**EXERCISE GOAL**
The response must be made up of the lines in the entries below that contain "Lịch".

**Page-level text extractions**
--- START ---

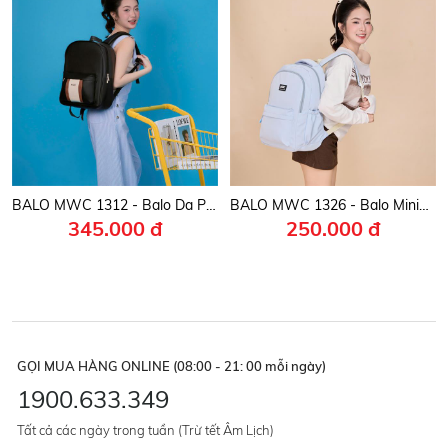
BALO MWC 1312 - Balo Da PU Cao Cấp Phong Cách Casual Đi Học, Đi làm, Đựng Latop, Du Lịch Cool Ngầu.
BALO MWC 1326 - Balo Minimalist Thời Trang Nam Nữ Hàn Quốc Đi Học, Đi Chơi Gọn Gàng, Tiện Dụng.
345.000 đ
250.000 đ
GỌI MUA HÀNG ONLINE (08:00 - 21: 00 mỗi ngày)
1900.633.349
Tất cả các ngày trong tuần (Trừ tết Âm Lịch)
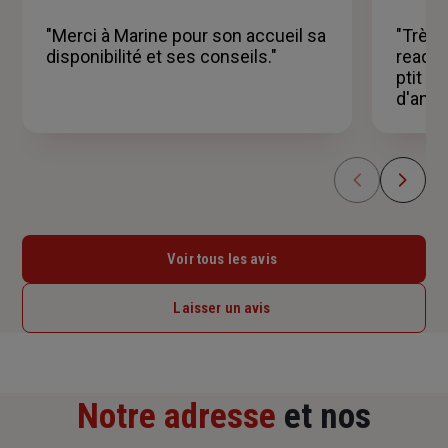
sur
5
"Merci à Marine pour son accueil sa
"Très 
étoiles
disponibilité et ses conseils."
reacti
ptit m
d'anni
Voir tous les avis
Laisser un avis
Notre adresse
et nos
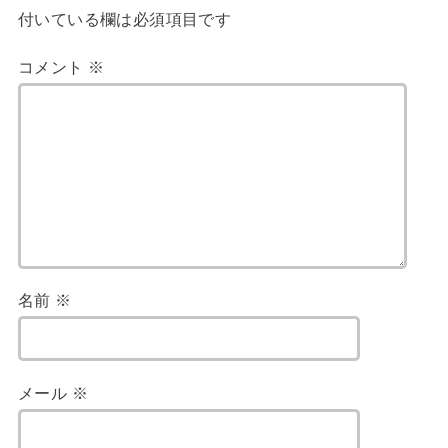
付いている欄は必須項目です
コメント
※
名前
※
メール
※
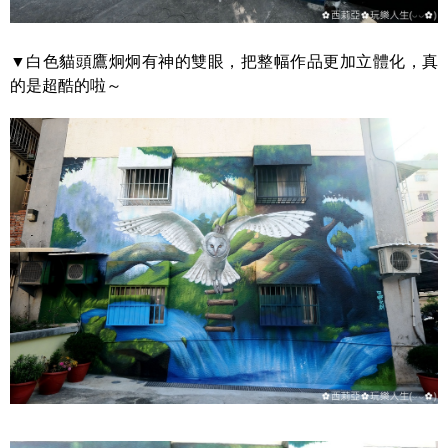
▼白色貓頭鷹炯炯有神的雙眼，把整幅作品更加立體化，真
的是超酷的啦～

--- END ---

**ANSWER SPACE**
BALO MWC 1312 - Balo Da PU Cao Cấp Phong Cách Casual Đi Học, Đi làm, Đựng Latop, Du Lịch Cool Ngầu.
Tất cả các ngày trong tuần (Trừ tết Âm Lịch)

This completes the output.